Strinsi le labbra mordicchiandomele. «E perché me lo dici solo adesso?»

«So di essere in ritardo di qualche anno, ma c'era un momento adatto?» Ghignò lui. «Mi avresti fatto la stessa domanda, anche se te lo avessi detto l'anno scorso o l'anno prossimo.»

«No, ma io... non credevo. Mi hai spiazzata!» farfugliai, accennando un sorriso, ancora rossa in viso.

Sbuffò una risata. «Non ricordavo fossi così timida.»

«Mi conosci! Con quanti ragazzi mi hai vista?» borbottai bevendo. «Anche io faccio fatica a trovare qualcuno di interessante. Non sono mica tutti come te!» Sbuffai prendendo la bottiglia e versando altro vino, da sola, ormai completamente fuori controllo.

«Non pensi di star esagerando? Non reggi quanto me.» Mi sfilò la bottiglia di mano, sfiorandomi le dita e avvicinandosi di più.

«No! Ma almeno che per una volta non c'è Mark, che non vuole che beva, perché non posso farlo?» Dissi abbassando lo sguardo sulle sue dita.
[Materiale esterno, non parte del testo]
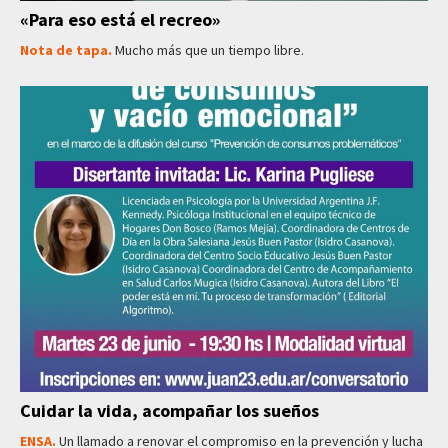
«Para eso está el recreo»
Nota de tapa.
Mucho más que un tiempo libre.
Cuidar la vida, acompañar los sueños
ENSA.
Un llamado a renovar el compromiso en la prevención y lucha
Lui rimase in silenzio, guardandomi e finendo, poi, di terminare il nostro pasto.

«È presto però per andare a dormire. Che facciamo?» Domandai, a disagio per quell'improvviso silenzio e tutto a un tratto terrorizzata all'idea di restare così a lungo senza parlare. Non sapevo cosa fare, né come comportarmi. Avevo aspettato e sognato quel momento per anni e adesso che le mie speranze stavano diventando reali mi sentivo paralizzata dal panico. Bevvi un altro bicchiere per darmi coraggio, iniziando a sentire l'effetto del vino e la testa che mi girava.

Le sere in cui eravamo stati da soli erano state relativamente poche, visto che per lo più si usciva con gli altri o si provavano nuovi brani. Le uniche volte che eravamo stati in casa, mi ero addormentata subito dalla stanchezza, mentre guardavamo un film e la seconda avevamo passato quasi l'intera notte a parlare, bere e scherzare. L'idea di guardare un film, al buio su quel divano, con me decisamente poco sobria e dopo quello che mi aveva detto, mi causò una vampata che mi costrinse a metter giù il bicchiere e a pensare di non riprenderlo più per il resto della serata.

«Cosa vuoi fare?» Mi chiese lui tranquillo e assolutamente e inspiegabilmente sobrio. «Hai sentito per caso i ragazzi? Sai se hanno programmi?»

«Non lo so! Potremmo uscire, o vedere un film. Le cose che fanno gli amici di solito!» Dissi vaga lanciandogli un'occhiata e sperando che non accettasse la mia ultima proposta. Non mi ricordavo momenti nei quali ero rimasta da sola con lui, dove non ci fossero anche gli altri, prima di quell'assurda settimana. «Perché non mi porti da qualche parte dove stare soli tu e io?» Domandai più seria, ormai conscia che il vino avesse iniziato a parlare al mio posto.

Lo vidi riflettere per un attimo, mi sembrò accigliarsi per un momento, come se stesse valutando delle possibilità, poi riaccese il sorriso, si alzò e mi tese la mano.

«Vieni, c'è un posto in cui potrei portarti, ma devi fidarti di me.»

«Mi fido!» Esclamai alzandomi. Dopotutto mi ero sempre fidata ciecamente di lui, e devo ammettere che ero decisamente curiosa di dove volesse portarmi.